Одному «хитроумному» плану, таким образом, противопоставлялся другой, в одной части более решительный, в другой более циничный — впрочем, скорее наивный своей сверхулисовской дипломатией с упразднением фактически несуществующего Самарского правительства. Когда читаешь повествование Святицкого, не можешь отрешиться от мысли, что инициатор упомянутого эсеровского совещания, быть может, применял в данном случае только обволакивающую тактику и в отношении своих партийных единомышленников: надо было тем или иным путём пресечь протест в случае переезда Директории в Омск. Применённый метод был опасен и чреват последствиями. Если не сделать такого рода предположения, то, в сущности, придётся признать, что в эти дни в Уфе был составлен «заговор» против Сибирского правительства, причём заговорщики расходились лишь в методах практического осуществления этого «заговора».

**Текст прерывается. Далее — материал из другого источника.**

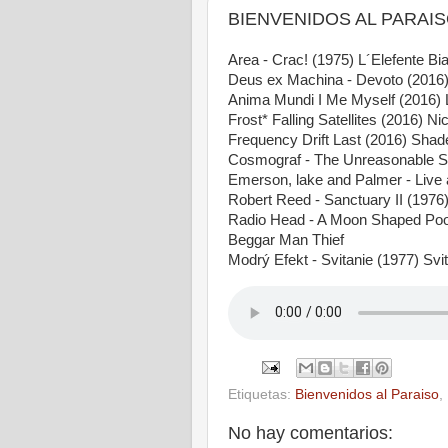
BIENVENIDOS AL PARAISO 
Area - Crac! (1975) L´Elefente Bi
Deus ex Machina - Devoto (2016)
Anima Mundi I Me Myself (2016) 
Frost* Falling Satellites (2016) Nic
Frequency Drift Last (2016) Shad
Cosmograf - The Unreasonable Sil
Emerson, lake and Palmer - Live at
Robert Reed - Sanctuary II (1976)
Radio Head - A Moon Shaped Pool 
Beggar Man Thief
Modrý Efekt - Svitanie (1977) Svi
Etiquetas:
Bienvenidos al Paraiso
,
No hay comentarios:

Трудно было предположить, что Сибирское правительство не раскусит такого ореха. В действительности же новый «заговор» неизбежно приводил к столкновению двух соперничающих сил. Если не Сибирское правительство как таковое, то отдельные его члены с самого начала стремились устранить ту «громадную опасность», которую представлял долженствовавший собраться 1 января эсеровский осколок «Уредительного Собрания»… «Ликвидация этого Собрания, что возможно лишь при участии союзников, является Вашей главной обязанностью», — писал Иванов-Ринов 30 сентября уезжающему в Америку и Зап. Европу кн. Львову.

Через несколько дней «Директория покинула Уфу, увозя в двух специальных поездах свою многочисленную свиту» [Майский. С. 284]. На недоумение Кроля[480], при встрече в Челябинске, Авксентьев ему ответил: «Иначе нельзя было. Мы должны сунуться волку в пасть: или он нас съест, или он нами подавится» [с. 140]. «Много позднее, — добавляет Кроль, — я узнал, что Директория опасалась как бы Омск не постарался сдать большевикам Екатеринбург с Директорией»[481]. Новая интрига со стороны Омска! Эту легенду, однако, легко разрушают слова ген. Болдырева: «Уклон в сторону Омска усилился после заявления приглашённого на одно из совещаний ген. Сырового, что при создавшихся на фронте условиях он не может гарантировать не только безопасность Екатеринбурга, но не исключает возможности его оставления». «Пессимизм Сырового, — добавляет Болдырев, — имел источником неприятные осложнения, начавшиеся в чешских войсках в районе Самары. Я лично не считал это явление достаточным для отказа от Екатеринбурга и исходил из другого соображения — главный враг Директории был всё-таки Омск, надо было вплотную подойти к нему и так или иначе обезвредить его или окончательно убедиться, что Директория в наличном её составе не более как «досадное осложнение». Большое сомнение возникало у меня и в отношении возможности быстрого создания делового аппарата, а без него Директория только бесполезно тратила время на заседания» [с. 63–64].

* * *

Вслед за Директорией в конце концов в Омск решил ехать и Съезд Уч. Собр., но накануне его отбытия неожиданно была получена телеграмма от депутатов «весьма правого настроения» — Быховского и Фомина, предостерегавших от поездки в Омск. Не откладывая решённой поездки, Бюро Съезда вызвало для обмена мнений в Челябинск указанных лиц и Брушвита из Екатеринбурга.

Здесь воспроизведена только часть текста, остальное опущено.